=== ACTION ITEM ===
The records below must be reproduced in full and without error.

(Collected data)
########################################

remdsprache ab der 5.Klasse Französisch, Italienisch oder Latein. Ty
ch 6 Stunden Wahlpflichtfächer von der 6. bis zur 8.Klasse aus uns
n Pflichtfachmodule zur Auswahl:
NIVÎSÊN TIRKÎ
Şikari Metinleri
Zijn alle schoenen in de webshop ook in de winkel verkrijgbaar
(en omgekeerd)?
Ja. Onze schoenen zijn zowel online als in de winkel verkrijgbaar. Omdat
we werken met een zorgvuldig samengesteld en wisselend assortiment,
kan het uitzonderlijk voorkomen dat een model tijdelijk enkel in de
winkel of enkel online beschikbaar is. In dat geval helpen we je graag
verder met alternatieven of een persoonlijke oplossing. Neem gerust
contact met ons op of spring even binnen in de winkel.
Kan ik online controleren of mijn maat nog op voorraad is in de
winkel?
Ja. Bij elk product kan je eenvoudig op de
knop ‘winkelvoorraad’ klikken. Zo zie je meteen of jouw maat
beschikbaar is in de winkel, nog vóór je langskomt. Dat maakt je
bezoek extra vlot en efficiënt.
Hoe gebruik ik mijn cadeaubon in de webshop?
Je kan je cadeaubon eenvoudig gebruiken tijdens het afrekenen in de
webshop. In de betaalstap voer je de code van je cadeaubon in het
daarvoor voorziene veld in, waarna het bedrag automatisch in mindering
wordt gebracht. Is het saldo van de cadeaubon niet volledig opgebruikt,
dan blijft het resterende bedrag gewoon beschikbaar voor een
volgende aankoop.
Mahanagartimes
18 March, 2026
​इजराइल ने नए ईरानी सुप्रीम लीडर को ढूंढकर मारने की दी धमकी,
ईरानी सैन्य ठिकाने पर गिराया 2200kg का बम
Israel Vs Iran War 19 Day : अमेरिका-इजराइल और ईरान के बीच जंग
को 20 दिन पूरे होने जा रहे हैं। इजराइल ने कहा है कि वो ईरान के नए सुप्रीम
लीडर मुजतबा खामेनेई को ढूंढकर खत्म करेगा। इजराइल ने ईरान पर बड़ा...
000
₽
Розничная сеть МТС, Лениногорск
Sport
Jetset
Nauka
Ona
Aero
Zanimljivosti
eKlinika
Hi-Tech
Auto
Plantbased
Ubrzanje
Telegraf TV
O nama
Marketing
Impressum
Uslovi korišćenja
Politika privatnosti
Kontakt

########################################

=== RESULT FOR THIS EXERCISE ===
remdsprache ab der 5.Klasse Französisch, Italienisch oder Latein. Ty
ch 6 Stunden Wahlpflichtfächer von der 6. bis zur 8.Klasse aus uns
n Pflichtfachmodule zur Auswahl:
NIVÎSÊN TIRKÎ
Şikari Metinleri
Zijn alle schoenen in de webshop ook in de winkel verkrijgbaar
(en omgekeerd)?
Ja. Onze schoenen zijn zowel online als in de winkel verkrijgbaar. Omdat
we werken met een zorgvuldig samengesteld en wisselend assortiment,
kan het uitzonderlijk voorkomen dat een model tijdelijk enkel in de
winkel of enkel online beschikbaar is. In dat geval helpen we je graag
verder met alternatieven of een persoonlijke oplossing. Neem gerust
contact met ons op of spring even binnen in de winkel.
Kan ik online controleren of mijn maat nog op voorraad is in de
winkel?
Ja. Bij elk product kan je eenvoudig op de
knop ‘winkelvoorraad’ klikken. Zo zie je meteen of jouw maat
beschikbaar is in de winkel, nog vóór je langskomt. Dat maakt je
bezoek extra vlot en efficiënt.
Hoe gebruik ik mijn cadeaubon in de webshop?
Je kan je cadeaubon eenvoudig gebruiken tijdens het afrekenen in de
webshop. In de betaalstap voer je de code van je cadeaubon in het
daarvoor voorziene veld in, waarna het bedrag automatisch in mindering
wordt gebracht. Is het saldo van de cadeaubon niet volledig opgebruikt,
dan blijft het resterende bedrag gewoon beschikbaar voor een
volgende aankoop.
Mahanagartimes
18 March, 2026
​इजराइल ने नए ईरानी सुप्रीम लीडर को ढूंढकर मारने की दी धमकी,
ईरानी सैन्य ठिकाने पर गिराया 2200kg का बम
Israel Vs Iran War 19 Day : अमेरिका-इजराइल और ईरान के बीच जंग
को 20 दिन पूरे होने जा रहे हैं। इजराइल ने कहा है कि वो ईरान के नए सुप्रीम
लीडर मुजतबा खामेनेई को ढूंढकर खत्म करेगा। इजराइल ने ईरान पर बड़ा...
000
₽
Розничная сеть МТС, Лениногорск
Sport
Jetset
Nauka
Ona
Aero
Zanimljivosti
eKlinika
Hi-Tech
Auto
Plantbased
Ubrzanje
Telegraf TV
O nama
Marketing
Impressum
Uslovi korišćenja
Politika privatnosti
Kontakt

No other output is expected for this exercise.